*Work task*: Across the following data, state how many lines include the word "Plus". Provide the number alone.

[[ Stored data, beginning ]]

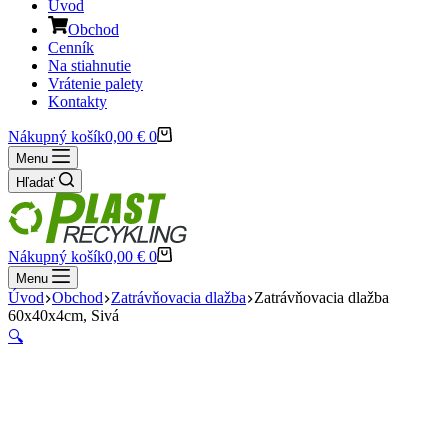
Úvod
Obchod
Cenník
Na stiahnutie
Vrátenie palety
Kontakty
Nákupný košík
0,00
€
0
Menu
Hľadať
Nákupný košík
0,00
€
0
Menu
Úvod
Obchod
Zatrávňovacia dlažba
Zatrávňovacia dlažba
60x40x4cm, Sivá
🔍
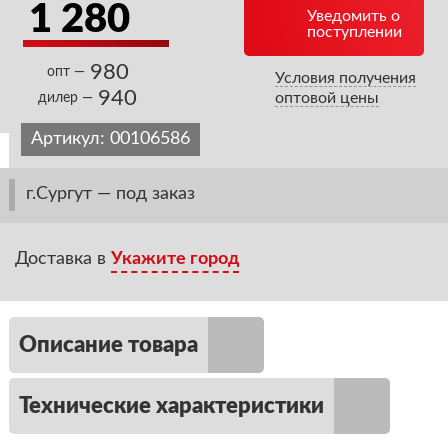
1 280
Уведомить о
поступлении
980
опт —
Условия получения
940
оптовой цены
дилер —
Артикул:
00106586
г.Сургут — под заказ
Доставка в
Укажите город
Описание товара
Технические характеристики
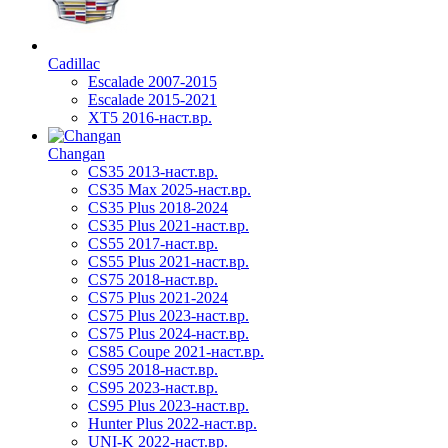
Cadillac
Escalade 2007-2015
Escalade 2015-2021
XT5 2016-наст.вр.
Changan
CS35 2013-наст.вр.
CS35 Max 2025-наст.вр.
CS35 Plus 2018-2024
CS35 Plus 2021-наст.вр.
CS55 2017-наст.вр.
CS55 Plus 2021-наст.вр.
CS75 2018-наст.вр.
CS75 Plus 2021-2024
CS75 Plus 2023-наст.вр.
CS75 Plus 2024-наст.вр.
CS85 Coupe 2021-наст.вр.
CS95 2018-наст.вр.
CS95 2023-наст.вр.
CS95 Plus 2023-наст.вр.
Hunter Plus 2022-наст.вр.
UNI-K 2022-наст.вр.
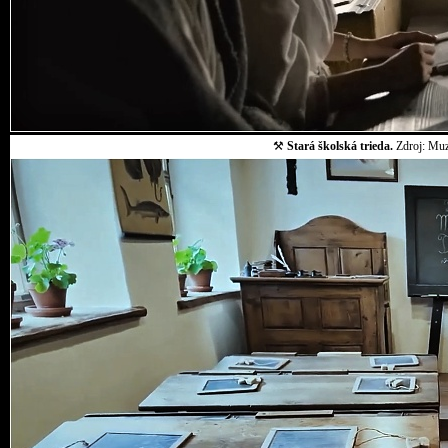
⚒
Stará školská trieda.
Zdroj: Muz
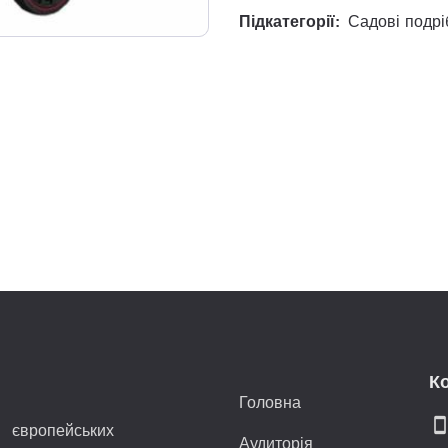
Підкатегорії:
Садові подрі
К
Головна
smartphon
 європейських
Аудиторія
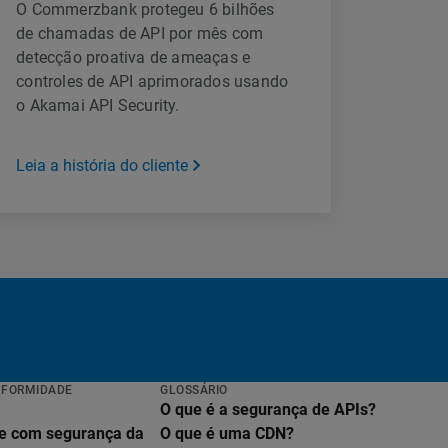
O Commerzbank protegeu 6 bilhões
de chamadas de API por mês com
detecção proativa de ameaças e
controles de API aprimorados usando
o Akamai API Security.
Leia a história do cliente
NFORMIDADE
GLOSSÁRIO
O que é a segurança de APIs?
e com segurança da
O que é uma CDN?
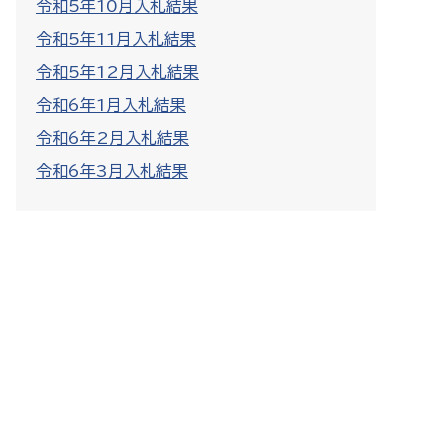
令和5年10月入札結果
令和5年11月入札結果
令和5年12月入札結果
令和6年1月入札結果
令和6年2月入札結果
令和6年3月入札結果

[[ Stored data, end ]]

*The answer*: 8